Tout est réglé depuis une sorte de tour de contrôle ultra moderne dans cette porcherie high-tech qui se veut également écologique et qui fait la fierté de son directeur. "Nous parviendrons à l’abattage de 600.000 porcs par an, avec pour projet d’atteindre le niveau zéro d’émissions d’excréments avec aussi des émissions de gaz à effet de serre très faibles. Notre système de contrôle sur la biosécurité, ajouté à une alimentation scientifique, permet d’améliorer la qualité et de répondre à la demande de la population pour une viande de porc moins chère", assure-t-il.

Enjeux et Controverses

Mais ces immenses porcheries verticales interrogent sur le sort des centaines de milliers de cochons qui vivent dans les étages, très loin de la verdure. Impossible en revanche de vérifier dans quelles conditions vivent ces cochons. L'accès aux zones d'élevage n'est pas autorisé, car les règles sanitaires sont draconiennes. Une quarantaine de trois jours est nécessaire pour rentrer. Mais d’après plusieurs témoignages, les cochons disposent chacun en moyenne d’un mètre carré, ce qui est conforme aux pratiques dans les exploitations chinoises. "Les cochons ne vivent pas dans un espace très serré. Notre objectif est d’avoir des animaux en bonne santé, donc on a créé des conditions pour leur permettre de faire de l'exercice, assure l’une des responsables logistiques du site. Chaque étage a une superficie de 14 000 mètres carrés pour 10 000 porcs en moyenne. Et lorsque les truies sont pleines, elles sont placées dans des enclos plus grands pour leur permettre de développer leur corps".

La Question des Odeurs et la Colère des Riverains

"Ça pue tous les jours... Nous ne pouvons pas survivre ici"Reste la question de la gestion des odeurs, une question centrale pour les riverains. Avec autant de porcs rassemblés sur une très petite surface, le risque de pollution est très élevé. Les responsables de l’usine assurent que c’est une priorité absolue et que les indices de puanteurs font l’objet d’une surveillance permanente. D'ailleurs, le jour de la visite officielle, tout le monde a remarqué qu'il n'y avait aucune odeur. L’odeur était très forte et les habitants tous très en colère.

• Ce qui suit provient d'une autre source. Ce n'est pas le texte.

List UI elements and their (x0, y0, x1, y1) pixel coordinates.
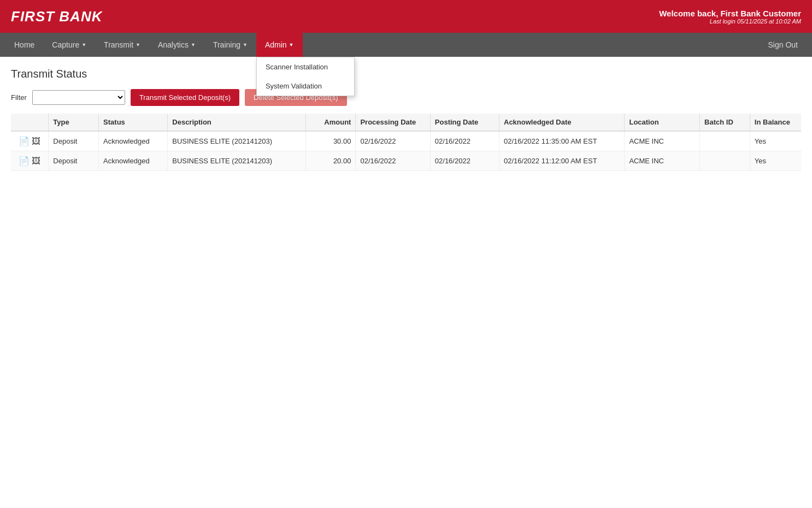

"Bien sûr il y a de la pollution, ça pue tous les jours, s'écrie une femme. Chaque famille vient se plaindre au bureau local du gouvernement du comté. Les femmes les plus âgées font régulièrement des sit-in. On ne veut pas de compensation financière, car ça ne résoudra pas le problème. Ce dont nous avons besoin, c’est d’une bonne santé. Mais cette odeur est vraiment trop forte, surtout le matin. À cause de ça, on ne peut pas faire d’exercice à l’extérieur. Je pense que les mesures de protection de l'environnement dans l’usine ne sont pas suffisantes". "Ça pue à mourir, l’odeur affecte ma vie au quotidien. Tout le village sent la puanteur, surtout quand il fait chaud. Je le sens même quand mes fenêtres sont fermées." "Quand le vent est du mauvais côté, c’est même pire, poursuit une autre villageoise. Nous ne pouvons pas survivre ici". Et les habitants de Hongqiao n’ont pas fini de se plaindre. Juste à côté du premier immeuble, un deuxième identique est presque terminé, lui aussi avec 26 étages. Il sera mis en service au mois de juillet, ce qui fera, au total avec les deux bâtiments côte à côte, un méga élevage vertical de plus d’un demi-million de porcs.